В полумиле от пастбища отряд сошел с дороги в лес. Было решено отправить индейца в разведку. Тот спешился и мгновенно исчез в густом кустарнике.
– Полагаете, они выставили дозор? – спросил Крамер, обращаясь ко всем сразу.
– Не думаю, – ответил Саттер, – их слишком мало, а работы много. К тому же пастбище достаточно велико, мы вряд ли сможем подобраться незамеченными, и они это понимают.
– Тогда каков план?
– План таков, – ответил Хопкинс. – Дождемся возвращения нашего разведчика и тогда составим план.
Долго ждать не пришлось. Не прошло и четверти часа, как из придорожных кустов бесшумно вынырнул Керук. Он степенно поклонился Саттеру и доложил:
– Они там. Убили несколько быков и намерены освежевать, пока туши не остыли. Видимо, хотят взять только шкуры. Повозки стоят недалеко от дороги, а люди ближе к загону. Все заняты разделкой добычи.
– Прекрасно, Керук! Спасибо, – одобрительно выступил Саттер.

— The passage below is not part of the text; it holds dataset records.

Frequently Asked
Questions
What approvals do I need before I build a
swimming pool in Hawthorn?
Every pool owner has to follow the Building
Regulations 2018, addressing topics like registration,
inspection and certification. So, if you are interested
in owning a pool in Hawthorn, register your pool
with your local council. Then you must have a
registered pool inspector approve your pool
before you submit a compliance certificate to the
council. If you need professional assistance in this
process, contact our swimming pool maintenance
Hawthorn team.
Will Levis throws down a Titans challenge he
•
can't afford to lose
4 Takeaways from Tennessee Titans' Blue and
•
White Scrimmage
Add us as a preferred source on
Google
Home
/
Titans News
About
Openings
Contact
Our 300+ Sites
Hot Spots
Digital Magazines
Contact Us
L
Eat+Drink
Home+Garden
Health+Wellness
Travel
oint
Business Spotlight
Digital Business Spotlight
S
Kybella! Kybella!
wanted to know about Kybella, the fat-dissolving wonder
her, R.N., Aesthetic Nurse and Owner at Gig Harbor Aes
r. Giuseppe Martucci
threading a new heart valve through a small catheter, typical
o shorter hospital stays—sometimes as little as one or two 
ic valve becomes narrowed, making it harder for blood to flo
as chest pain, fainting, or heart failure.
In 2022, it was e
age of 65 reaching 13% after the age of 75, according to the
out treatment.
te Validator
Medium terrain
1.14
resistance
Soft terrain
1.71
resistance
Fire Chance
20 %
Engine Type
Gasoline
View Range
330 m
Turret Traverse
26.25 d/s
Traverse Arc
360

– Теперь можно обсудить план, – сказал Хопкинс. – Полагаю, трое из нас, а именно Джон, Питер и Керук, зайдут со стороны повозок. Подберитесь поближе и укройтесь прямо за ними. Мы с Филом зайдем со стороны загона. На нашей стороне внезапность, и двоих мы уложим сразу. Остальные либо бросятся бежать к повозкам и попадут к вам в руки, либо окажут сопротивление, и в этом случае мне хотелось бы, чтобы вы были наготове. В первом случае стреляйте на поражение, не жалейте. Если кто-то из бандитов останется в живых, дни его продлятся ровно до той поры, когда он сможет дойти до виселицы. В другом случае… Мы не знаем, как они вооружены, но уж ножи-то у них есть наверняка, и если они ринутся на нас втроем, то без вашей помощи нам несдобровать. Все ясно?
Они привязали лошадей, разобрали оружие из седельных сумок и разошлись в разные стороны.
Собственно загон занимал лишь небольшую часть обширного живописного луга, окруженного с трех сторон густым хвойным лесом, и был построен на западной его окраине, ближе к реке. Такое расположение имело два очевидных преимущества: близкий водопой и хорошо просматриваемое пространство между загоном и лесом. Луговые травы были основательно выедены и вытоптаны быками, и даже осторожный волк не смог бы подобраться к стаду незамеченным, не говоря о более крупных хищниках вроде медведей. Сейчас преимущество пастухов обернулось против Крамера и Хопкинса.
Саттер и его присные спустились вниз к реке, прошли полмили вдоль русла, вышли к загону прямо напротив грабителей и благополучно укрылись за повозками.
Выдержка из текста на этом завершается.